What Are Some Examples of “Unreasonable” Restrictive Covenants?
Even though the current laws may favor your employer’s non-compete agreement, there are situations where the Arkansas courts have found some to be too restrictive.
Some examples are:
- A 2-year, 39-county restriction on a cattle and dairy cow liquid feed supplier salesperson. This restriction would severely pact the former employee’s ability to earn a living.
- A 9-state restriction against a former employee of a distribution company, but the former employee had not worked in all nine states. This restriction was not reasonably needed to protect the former employer’s business interests.
- A 2-year, 75-mile restriction against a cardiologist. In this case, the geographic scope would harshly limit the doctor from practicing in their current location.

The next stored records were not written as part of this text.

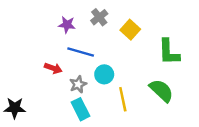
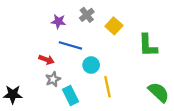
gray star: (78, 84) -> (53, 79), moved
green semicircle: (161, 91) -> (159, 92), moved

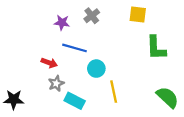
yellow square: (114, 26) -> (138, 15), moved, turned -35
cyan rectangle: (70, 96) -> (75, 101), turned -36

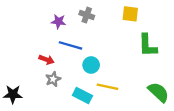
gray cross: (92, 16) -> (87, 15), turned -32
yellow line: (114, 92) -> (107, 87), turned -66
cyan rectangle: (75, 101) -> (82, 95), moved

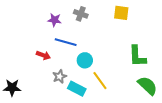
green L-shape: (148, 45) -> (137, 56), moved
gray star: (53, 79) -> (60, 77), moved
yellow line: (107, 87) -> (100, 81), turned 42

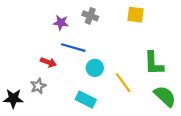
gray star: (60, 77) -> (38, 86), moved
yellow line: (100, 81) -> (123, 83), moved

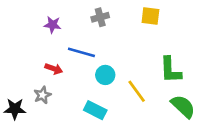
gray cross: (90, 16) -> (100, 17), turned -35
purple star: (61, 23) -> (53, 25), moved

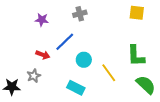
yellow square: (150, 16) -> (137, 13), moved
blue line: (81, 52) -> (65, 42), turned -60

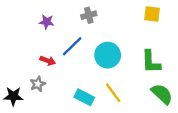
cyan circle: (84, 60) -> (108, 55), moved, size x1.5
yellow line: (109, 73) -> (113, 93), moved

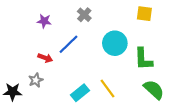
gray cross: (89, 15) -> (84, 15), turned -32
cyan circle: (108, 55) -> (115, 43), moved
cyan rectangle: (84, 97) -> (80, 93), turned -66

Your knowledgeable employment lawyer will advise you that these restrictive covenants can be tricky for both you and your new employer. There are cases where your new employer can be liable to your former employer if hiring you violates an agreement. If you have any questions pertaining to your non-compete agreement (before or after you sign it), the advice and guidance of your Bryant employment lawyer will be invaluable.
Are There Any Ways I Can “Get Around” a Non-Compete Agreement?
First, every non-compete agreement is unique to you, your job, and the industry in which you work. Every case must be evaluated by your experienced employment law team differently. Still, specific general clauses of these agreements can be used by your lawyer to protect your interests and livelihood.
Just a few of these legal means that could circumvent your non-compete agreement are:
- Being able to prove that your employer is in breach of contract.
- Proving that there is no valid legitimate interest to enforce the non-compete agreement.
- Prove the agreement’s time frame is unreasonable.
- Prove that the so-called “confidential information” you had access to is not proprietary or “special” in any way.
Your thorough and competent Arkansas employment lawyer will always analyze your case and the basis of your non-compete agreement and use that information to provide you with the best argument possible.
I Need to Fight an Arkansas Non-Compete Agreement; How Should I Proceed?
Most importantly, your employer will have their lawyers fighting for them, make sure you have an aggressive, professional legal council protecting your interests. It’s never wise to attempt to fight any non-compete agreement on your own.
Your local Bryant, Conway, or North Little Rock employment lawyer has a thorough and intimate understanding of the judges in your area, how they approach these cases and the status of all the new laws in Arkansas.
Your aggressive employment law team will use this local knowledge to your advantage when presenting and fighting your case. Consult your lawyer immediately, as your livelihood and family’s income may depend on it.